Financial experts agree.

“These are nickel-and-dime attempts to cut budgets, but they add up,” said Alan Essig, an expert on state budgets at the Georgia Budget and Policy Institute. “You save a dollar here, a dollar there, and you keep your government’s functions.”

Exactly, at the expense of state workers and other law abiding citizens who would lose their jobs.

Here's a novel suggestion for the "budget experts": would you consider letting inmates guard one another, so then we could just fire correctional officers, many of whom are unionized and therefore a "drain" in many states? Think of how much money you'd save if you let the inmates run the asylum.

The logic of the argument by these "financial experts" seems tortured, at best.

“The days of just breaking rocks with sledgehammers” are over, said Michael P. Jacobson, director of the Vera Institute of Justice, a research group in New York. “At the grossest financial level, it’s just savings. You can cut the government worker, save the salary and still maintain the service, and you’re providing a skill for when they leave.”
For what? If the point is to replace paid positions with unpaid inmate labor, where is this indentured servant supposed to find a job when he is released from prison?

Interestingly, I find myself on the side of those who worry about this form of inmate exploitation taking jobs away from law abiding citizens.
In some places, even financially struggling governments are not willing to take the risk of employing prisoners. In Ocala, Fla., after a long debate, the City Council last summer decided to have a private company mow grass, even though using inmates would have saved $1.1 million. “Our area has been really hard hit by unemployment,” said Suzy Heinbockel, a Council member. “There was a belief that the private company would bring local jobs, rather than giving those jobs to prisoners.”

In other areas that have used prison labor to reduce costs, there have been embarrassing results. In Ohio, there was public outcry last year after state investigations found inmates drinking on the job at the governor’s mansion and smuggling tobacco back into jail. And in Maryland, a proposal to have prisoners pick blue crabs for a private company was dropped amid concern about food safety.
I think there is also the issue of public safety to consider, though most of the inmates on work release are low security inmates.

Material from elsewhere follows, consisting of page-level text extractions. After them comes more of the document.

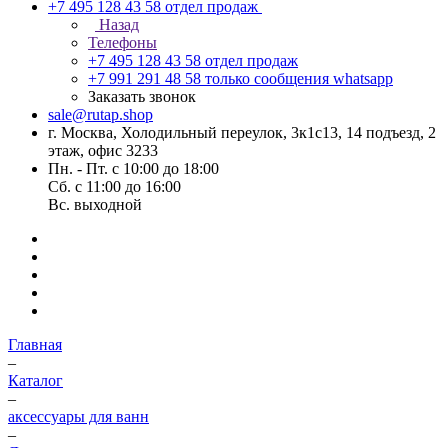
+7 495 128 43 58
отдел продаж
Назад
Телефоны
+7 495 128 43 58
отдел продаж
+7 991 291 48 58
только сообщения whatsapp
Заказать звонок
sale@rutap.shop
г. Москва, Холодильный переулок, 3к1с13, 14 подъезд, 2
этаж, офис 3233
Пн. - Пт. с 10:00 до 18:00
Сб. с 11:00 до 16:00
Вс. выходной
Главная
–
Каталог
–
аксессуары для ванн
–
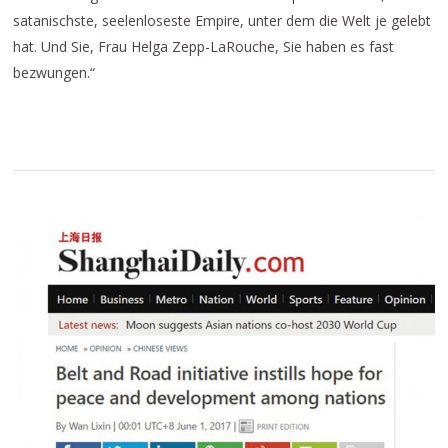
satanischste, seelenloseste Empire, unter dem die Welt je gelebt
hat. Und Sie, Frau Helga Zepp-LaRouche, Sie haben es fast
bezwungen.“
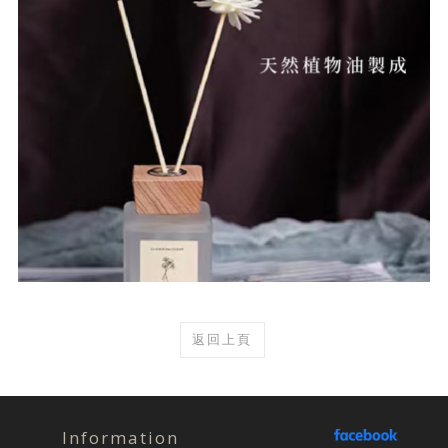
返回上頁
Information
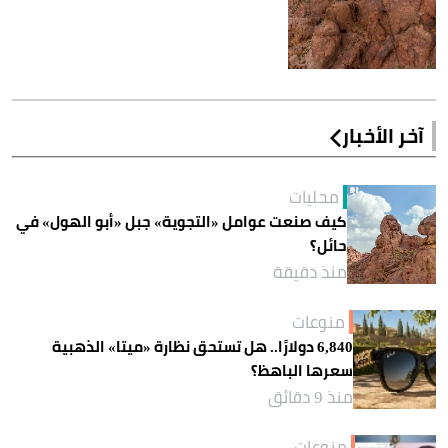
آخر الأخبار
محليات
كيف صنعت عوامل «التجوية» جبل «أبو الهول» في
حائل؟
منذ دقيقة
منوعات
6,840 دولارًا.. هل تستحق نظارة «ميتا» الذهبية
سعرها الباهظ؟
منذ 9 دقائق
منوعات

But still, taking jobs away from law abiding citizens and giving them to the "predator class" seems to suddenly be en vogue.
The budget savings are worth it, many state officials say. In Florida, where the budget was cut by $4.6 billion this year, analysts say inmate farming could save $2.4 million a year. That is relatively small potatoes, but enough for the new governor, Rick Scott, to call for an expansion of prison farming. The state already uses 550 inmates to grow 4.8 million pounds of produce a year, and the governor has pledged $2.5 million to have more inmates grow their own food.

“It’s a win-win,” said Jeff Mullahey, the director of an agricultural center at the University of Florida whose staff was downsized in 2007 and replaced, in part, by prisoners. “It’s obvious to me why governments should be doing this.”

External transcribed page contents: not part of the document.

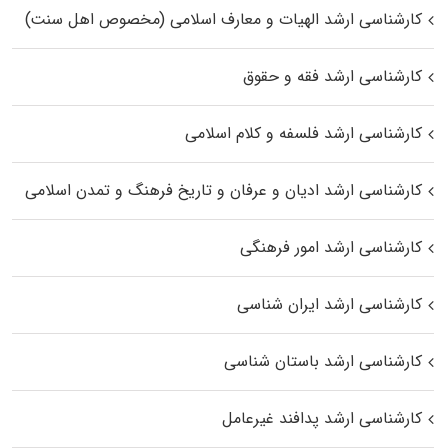
کارشناسی ارشد الهیات و معارف اسلامی (مخصوص اهل سنت)
کارشناسی ارشد فقه و حقوق
کارشناسی ارشد فلسفه و کلام اسلامی
کارشناسی ارشد ادیان و عرفان و تاریخ فرهنگ و تمدن اسلامی
کارشناسی ارشد امور فرهنگی
کارشناسی ارشد ایران شناسی
کارشناسی ارشد باستان شناسی
کارشناسی ارشد پدافند غیرعامل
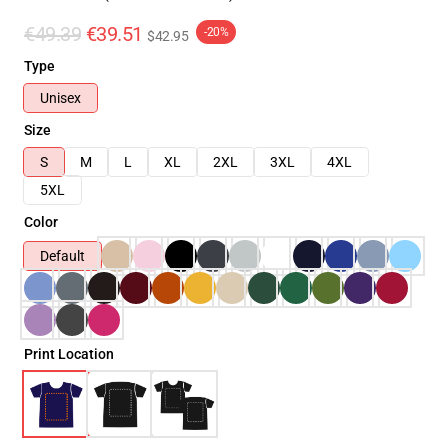
€49.39
€39.51
-20%
$42.95
Type
Unisex
Size
S
M
L
XL
2XL
3XL
4XL
5XL
Color
Default
Print Location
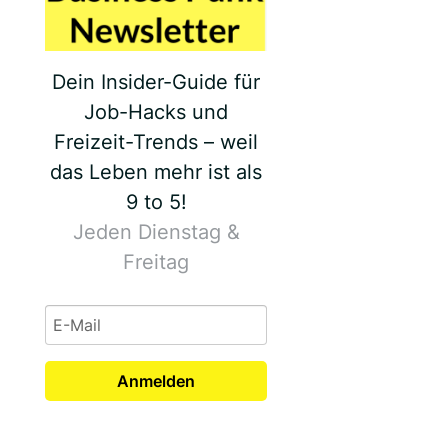
Dein Insider-Guide für
Job-Hacks und
Freizeit-Trends – weil
das Leben mehr ist als
9 to 5!
Jeden Dienstag &
Freitag
Anmelden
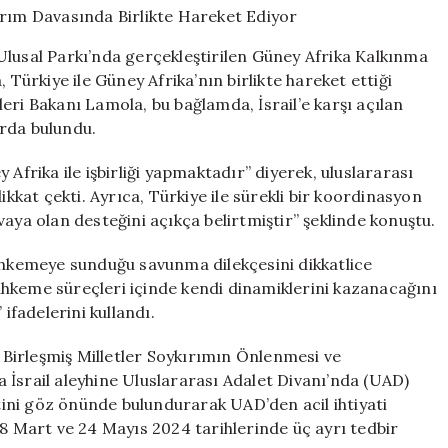
İsrail’e
Karşı
Ulusal Parkı’nda gerçekleştirilen Güney Afrika Kalkınma
Soykırım
 Türkiye ile Güney Afrika’nın birlikte hareket ettiği
Davasında
eri Bakanı Lamola, bu bağlamda, İsrail’e karşı açılan
Birlikte
Hareket
arda bulundu.
Ediyor
için
Afrika ile işbirliği yapmaktadır” diyerek, uluslararası
at çekti. Ayrıca, Türkiye ile sürekli bir koordinasyon
aya olan desteğini açıkça belirtmiştir” şeklinde konuştu.
Mahkemeye sunduğu savunma dilekçesini dikkatlice
hkeme süreçleri içinde kendi dinamiklerini kazanacağını
fadelerini kullandı.
i Birleşmiş Milletler Soykırımın Önlenmesi ve
la İsrail aleyhine Uluslararası Adalet Divanı’nda (UAD)
etini göz önünde bulundurarak UAD’den acil ihtiyati
28 Mart ve 24 Mayıs 2024 tarihlerinde üç ayrı tedbir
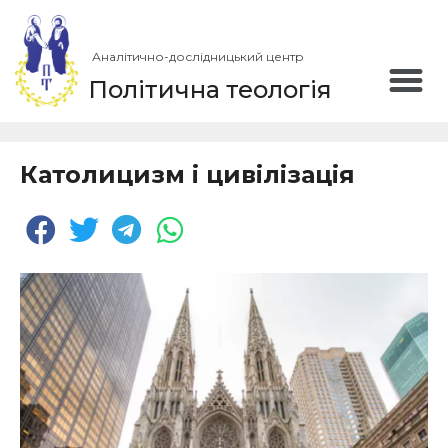
Аналітично-дослідницький центр
Політична теологія
Католицизм і цивілізація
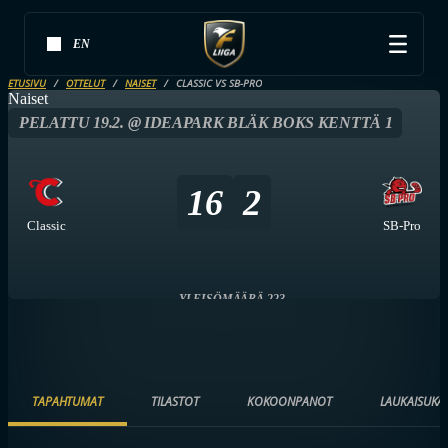
EN
ETUSIVU
OTTELUT
NAISET
CLASSIC VS SB-PRO
Naiset
PELATTU 19.2. @ IDEAPARK BLÄK BOKS KENTTÄ 1
16
2
Classic
SB-Pro
YLEISÖMÄÄRÄ 223
TAPAHTUMAT
TILASTOT
KOKOONPANOT
LAUKAISUKA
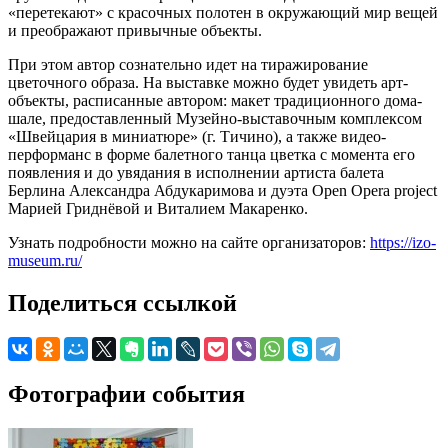
«перетекают» с красочных полотен в окружающий мир вещей
и преображают привычные объекты.
При этом автор сознательно идет на тиражирование
цветочного образа. На выставке можно будет увидеть арт-
объекты, расписанные автором: макет традиционного дома-
шале, предоставленный Музейно-выставочным комплексом
«Швейцария в миниатюре» (г. Тичино), а также видео-
перформанс в форме балетного танца цветка с момента его
появления и до увядания в исполнении артиста балетa
Берлина Александра Абдукаримова и дуэта Open Opera project
Марией Гриднёвой и Виталием Макаренко.
Узнать подробности можно на сайте организаторов:
https://izo-
museum.ru/
Поделиться ссылкой
Фотографии события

Probably not so obvious to the state worker or menial laborer who loses his job because of it.

One wonders if this isn't part of the broader assault on public workers, unions, teachers and other "21st Century Welfare Queens," as the governor of New Jersey, Ralph Kramden, puts it, and which we are seeing a backlash to in Wisconsin and other states.

Regardless, we could be setting ourselves up for one of the more fascinating conundrums of incarceration in the 21st century:

I needed a job, so I committed a crime.